Dou passos lentos pela cozinha em direção o quarto de meus pais, onde se encontra apenas minha mãe. Bato na porta ouvindo sua voz pedindo para que eu entre e assim faço. Coloco apenas minha cabeça vendo ela jogada sobre a cama jogando em seu celular.

— Mãe? Podemos ver aquele filme agora? — Engulo seco, me tremendo por dentro.

— Não pode ser na Sky? Ou no quarto da sua irmã? — Ela disse com a voz preguiçosa.

— Não, é que é no notebook e precisa ser na sala por causa do Wi-Fi! — Sorri minimamente vendo ela se sentar na beira da cama de forma preguiçosa. — Obrigado!

— Nunca vi você querer ver tanto um filme assim comigo. Se for triste, já me avisa que eu nem vou! — Ela resmungou enquanto seguia na direção da sala com um travesseiro e uma almofada.

— Só... Assiste o filme e sem muitas perguntas. Ta bom? — Respirei fundo a vendo dar de ombros enquanto coloco o notebook na mesa de centro e me sento no sofá com ela.

— Esse filme é sobre o que? — Ela cerrou os olhos vendo um garoto andar por uma ponte no centro de uma cidade.

— É um filme sobre Deus, um relacionamento entre a mãe com seu filho e sem mais perguntas.
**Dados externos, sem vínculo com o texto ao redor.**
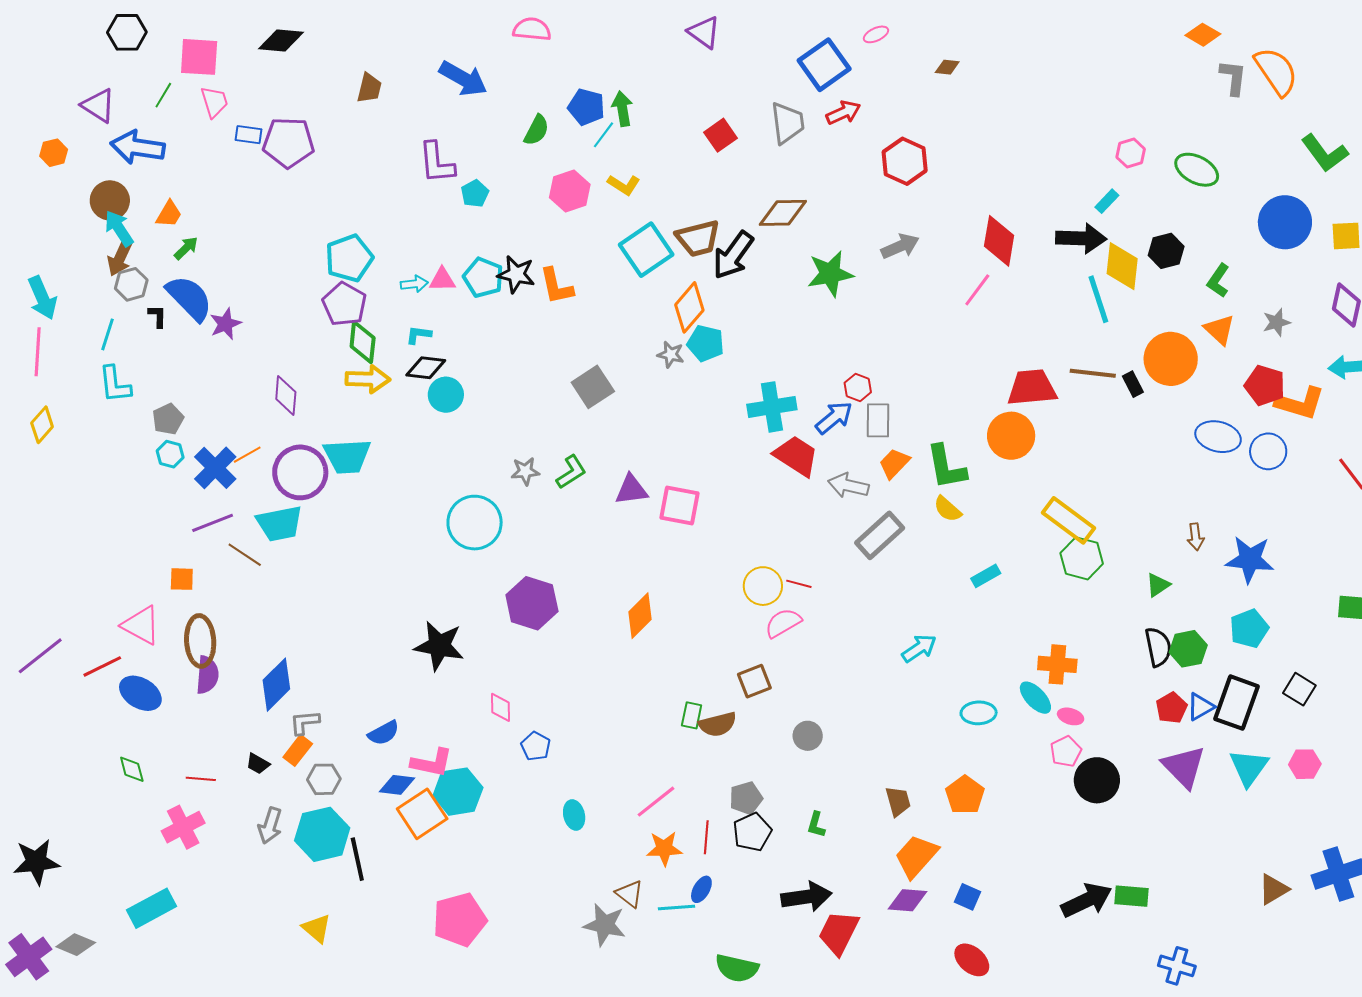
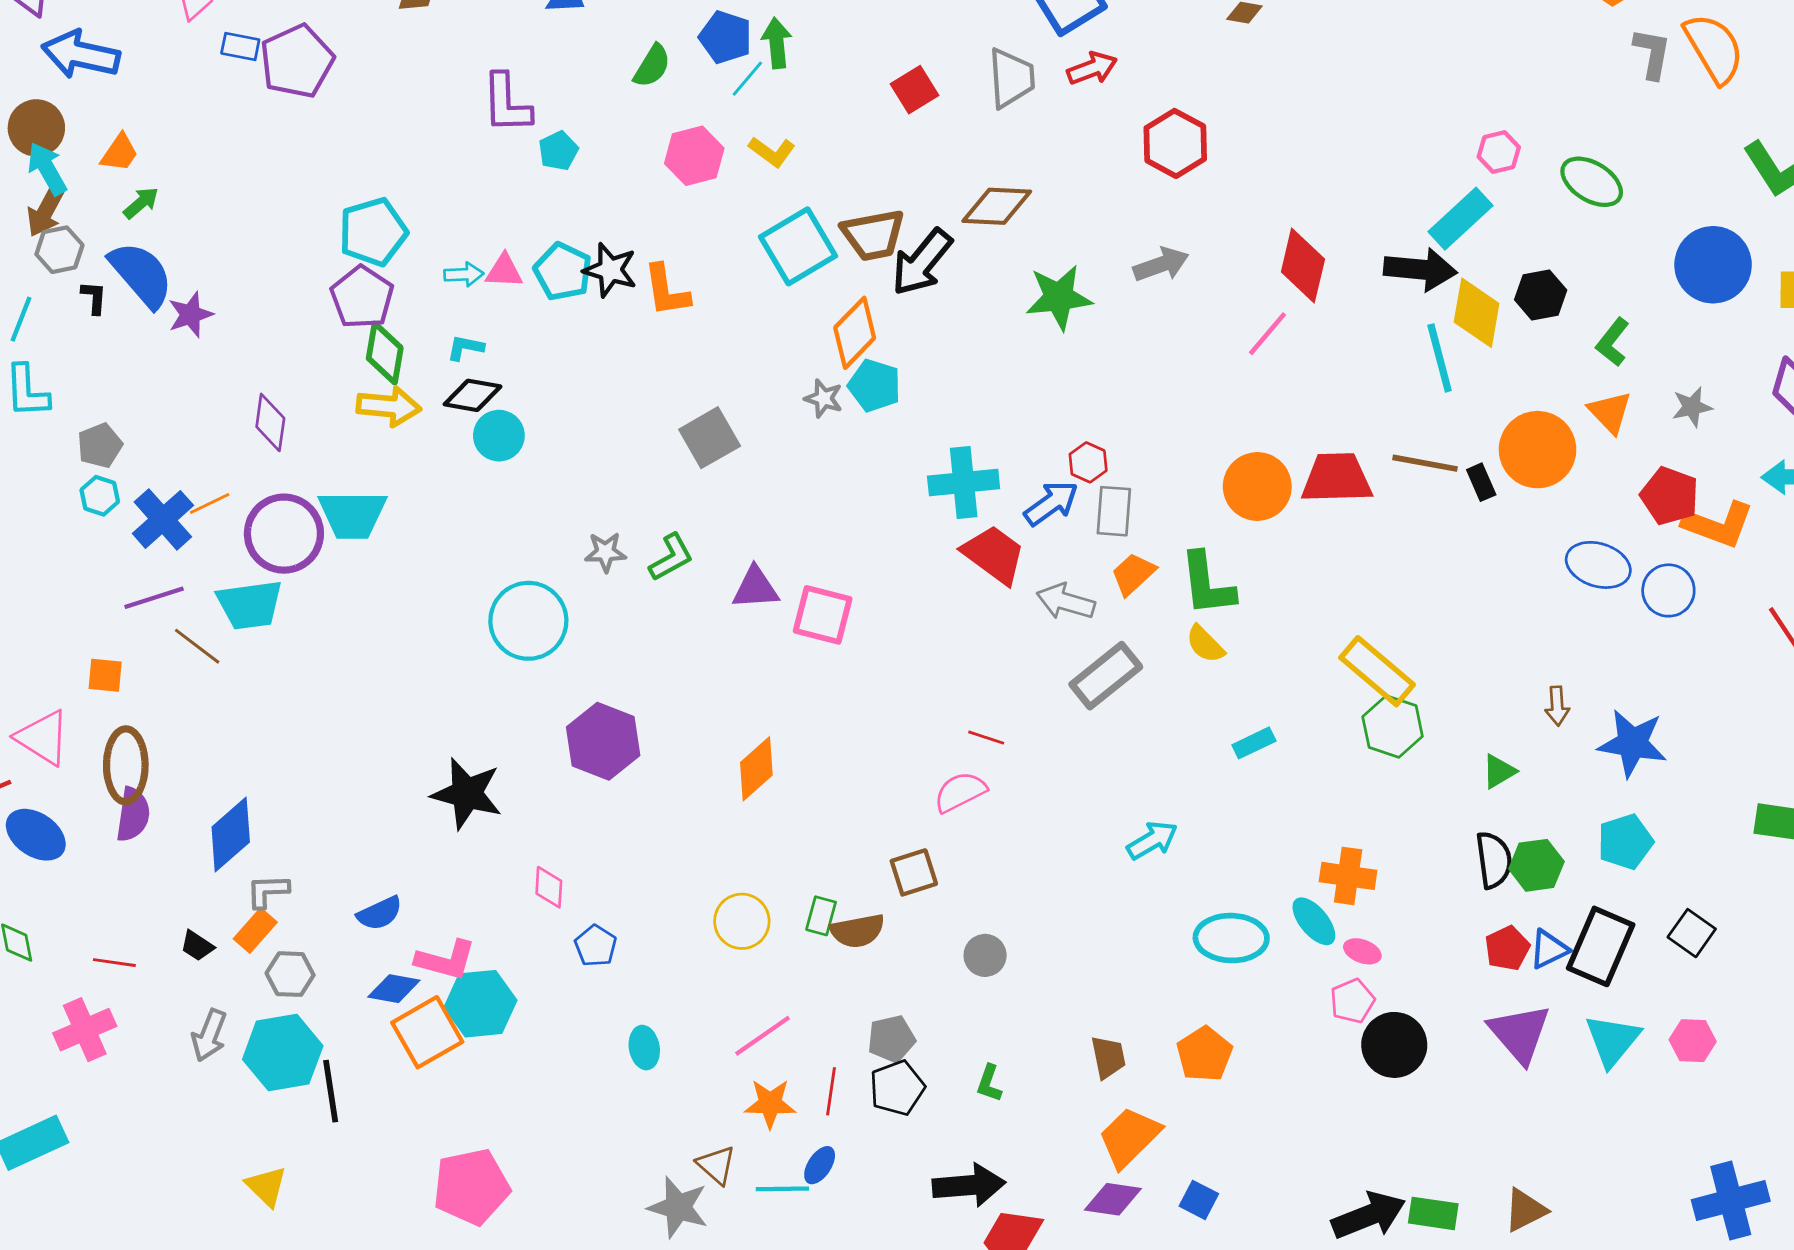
purple pentagon: (289, 142) -> (297, 61), turned -30
cyan rectangle: (1107, 201) -> (1461, 219), size x1.8
orange circle: (1011, 436) -> (1257, 486), moved
yellow circle: (763, 586) -> (742, 921), moved
cyan ellipse: (979, 713) -> (1231, 938), size x1.4
brown triangle: (1273, 889) -> (1525, 1210), moved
Apenas assiste! — Respiro fundo me concentrando no inicio do filme, Orações para Bobby.

Após alguns minutos de filme, a trama vai se desenrolando e o ponto principal chega, a sexualidade do garoto. Bobby, menino cristão, nascido e criado em berço religioso. Trás consigo uma culpa por ser diferente, após sua mão descobrir sua sexualidade, tenta de toda forma reverter isso, recorrendo a Deus e até psiquiatra.

— Leonardo, ele é gay? — Minha mãe me olhou de canto de olho, fazendo meu corpo congelar instantaneamente. O nervosismo só aumentou e apenas assenti por não conseguir dizer nada.

Em uma determinada cena, onde aparentemente ele tomou remédios tentando o suicídio. Minha mãe se virou para mim e disse seria: — O que você está querendo com isso?

— Mãe, por favor. Só hoje, assiste sem perguntar nada. — Após uma pequena olhada em meus olhos, ela se virou para o notebook prestando atenção.

Com o desenrolar do filme, não venho mais nenhum questionamento. Em cada cena triste, lágrimas e mais lágrimas escorriam de meus olhos. Ver o protagonista ser tão parecido comigo, ter uma vida tão idêntica, mesmos sonhos, mesmos medos, meus desejos, só me fez ver o quanto o filme poderia ser uma base para me assumir logo após o termino.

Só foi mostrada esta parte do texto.